While the act has a lot of critics (specifically on the ‘debt’ side), it is the most ambitious infrastructure investment in Thailand since the 1997 financial crisis.
The latest big infrastructure investments in Thailand occurred before the Asian financial crisis. After the crisis, Thai governments cut spending and even after the economy recovered there was little political will to launch major infrastructure projects. Thaksin Shinawatra’s government spent a lot of money on stimulating the economy, but there was little investment in infrastructure with the exception of Suvarnabhumi Airport, which opened in 2006 and is already struggling to handle passenger numbers.
This time, the Pheu Thai government is serious about infrastructure development. With the votes they have in parliament, the act should be passed without much trouble. Let’s look ahead at what we can expect over the next decade.
What is the plan?
The act will raise around 2 trillion baht to upgrade various infrastructures.

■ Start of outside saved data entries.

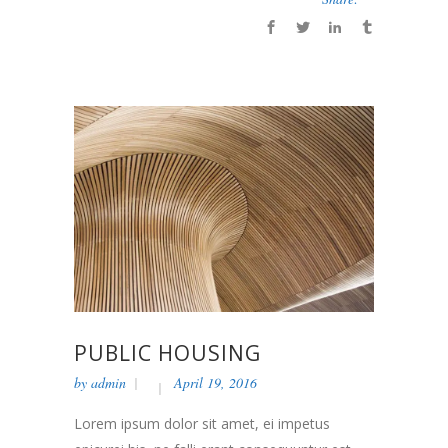
PUBLIC HOUSING
by
admin
April 19, 2016
Lorem ipsum dolor sit amet, ei impetus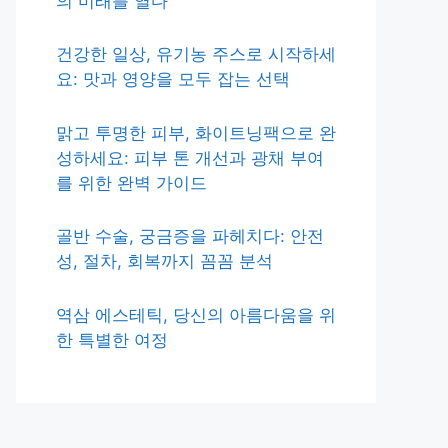
의 미래를 열다
건강한 일상, 유기농 주스로 시작하세
요: 맛과 영양을 모두 잡는 선택
맑고 투명한 피부, 화이트닝팩으로 완
성하세요: 피부 톤 개선과 광채 부여
를 위한 완벽 가이드
골반 수술, 궁금증을 파헤치다: 안전
성, 절차, 회복까지 꼼꼼 분석
역삼 에스테틱, 당신의 아름다움을 위
한 특별한 여정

- 42.7% for highspeed trains
- 24.9% for Bangkok metro/subway
- 15% for road upgrades
- 14.4% for train (non-highspeed) upgrades
- 1.6% for sea ports
- 1.5% for cargo stations and custom houses at borders
The Thai government has set a goal to reduce logistics costs per GDP by 2% (currently at 15.2%) and gradually shift the transport modal from road to rail.
The grand ambition of the highspeed train project is linking Southeast Asia to China – namely from Singapore to Kunming in China’s southwestern Yunnan province.
Who is behind the plan?
Some key Pheu Thai people are:
- Pansak Vinyaratn – the chief policy adviser to Prime Minister Yingluck Shinawatra. He was the chief policy adviser to Prime Minister Thaksin before. He is the main strategist on the infrastructure and highspeed train plan.

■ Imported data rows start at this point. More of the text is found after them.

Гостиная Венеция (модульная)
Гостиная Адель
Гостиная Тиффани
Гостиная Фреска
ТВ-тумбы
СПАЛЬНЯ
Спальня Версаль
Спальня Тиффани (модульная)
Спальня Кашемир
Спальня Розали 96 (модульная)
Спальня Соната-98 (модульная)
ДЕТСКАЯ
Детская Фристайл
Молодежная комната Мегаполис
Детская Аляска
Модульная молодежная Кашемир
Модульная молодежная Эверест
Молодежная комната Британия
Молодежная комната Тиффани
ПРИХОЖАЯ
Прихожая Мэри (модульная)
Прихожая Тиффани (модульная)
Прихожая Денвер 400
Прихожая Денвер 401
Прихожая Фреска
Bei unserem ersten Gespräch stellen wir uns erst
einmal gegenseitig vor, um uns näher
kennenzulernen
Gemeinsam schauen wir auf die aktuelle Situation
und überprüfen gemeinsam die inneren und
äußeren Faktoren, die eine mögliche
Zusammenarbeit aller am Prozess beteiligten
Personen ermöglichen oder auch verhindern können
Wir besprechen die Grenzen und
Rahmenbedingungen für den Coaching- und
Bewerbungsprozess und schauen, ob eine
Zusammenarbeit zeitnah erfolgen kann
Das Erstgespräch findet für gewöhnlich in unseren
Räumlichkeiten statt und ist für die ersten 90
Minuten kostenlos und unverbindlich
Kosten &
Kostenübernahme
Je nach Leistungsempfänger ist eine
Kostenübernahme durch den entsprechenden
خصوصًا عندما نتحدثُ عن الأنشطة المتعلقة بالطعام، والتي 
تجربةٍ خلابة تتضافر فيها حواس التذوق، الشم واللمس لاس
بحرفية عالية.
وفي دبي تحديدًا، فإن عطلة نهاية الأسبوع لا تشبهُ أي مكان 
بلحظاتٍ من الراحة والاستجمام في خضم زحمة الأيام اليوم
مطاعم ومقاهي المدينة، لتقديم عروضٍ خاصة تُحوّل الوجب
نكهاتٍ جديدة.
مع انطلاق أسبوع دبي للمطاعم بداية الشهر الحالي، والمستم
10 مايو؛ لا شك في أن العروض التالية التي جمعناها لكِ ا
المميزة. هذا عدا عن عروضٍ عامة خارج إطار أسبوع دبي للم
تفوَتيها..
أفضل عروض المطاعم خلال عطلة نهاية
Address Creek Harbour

- Chadchart Sittipunt – the Minister of Transport, a rising star after his work on transportation policy and grassroots PR.

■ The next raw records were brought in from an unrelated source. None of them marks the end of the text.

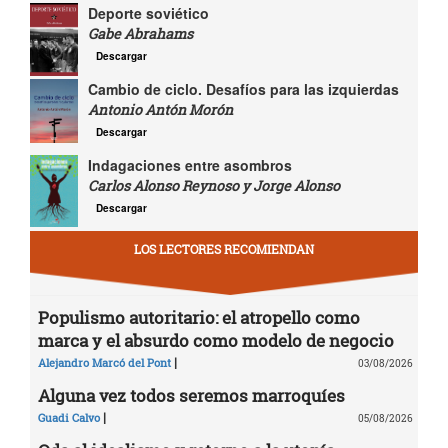
Deporte soviético
Gabe Abrahams
Descargar
Cambio de ciclo. Desafíos para las izquierdas
Antonio Antón Morón
Descargar
Indagaciones entre asombros
Carlos Alonso Reynoso y Jorge Alonso
Descargar
LOS LECTORES RECOMIENDAN
Populismo autoritario: el atropello como
marca y el absurdo como modelo de negocio
|
Alejandro Marcó del Pont
03/08/2026
Alguna vez todos seremos marroquíes
|
Guadi Calvo
05/08/2026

- Prapat Chongsanguan – the current governor of State Railways of Thailand (SRT). He was the governor of Mass Rapid Transit Authority of Thailand (MRT). He is the guy Pheu Thai sent to fix the SRT’s chronic problems.
What to expect?
The two most obvious benefits of 2-trillion-baht project are the economic benefits of the investment itself and the logistics upgrade. The Thai government said it will create 500,000 jobs during the course of investment.
Thailand’s rail infrastructure is very old and fragile. The existing rail network was built more than a century ago and has not been upgraded much in a last few decades. Whether it’s highspeed rail or not, the SRT infrastructure and organizational bureaucracy will be improved a lot after the upgrade, which can only benefit the economy.
The next point to watch is the geopolitical shift after the new ASEAN connectivity loop. Mainland ASEAN will link itself closely to Southern China.
Domestically, we will see the geopolitical shift within Thailand as well. The current ‘everything comes to Bangkok’ situation will be gradually changed. The economic power will be distributed to large cities in different parts of Thailand. Five to 10 clusters of ‘new economic area’ will emerge around the highspeed train lines.
What are the concerns?
Debt will be the most discussed issue but, in practice, Thailand’s public debt level is still controllable.
If the political forecast is correct, the Pheu Thai government should win the election again in 2015 and the development plan will go ahead.
My chief concern is human resources and know-how on the highspeed rail project – a completely new thing to Thai society. Very few people know about it and the inefficiency of SRT will make things worse – expect serious delays.
It will take times, maybe a decade or more, to create a good train network and operate it properly.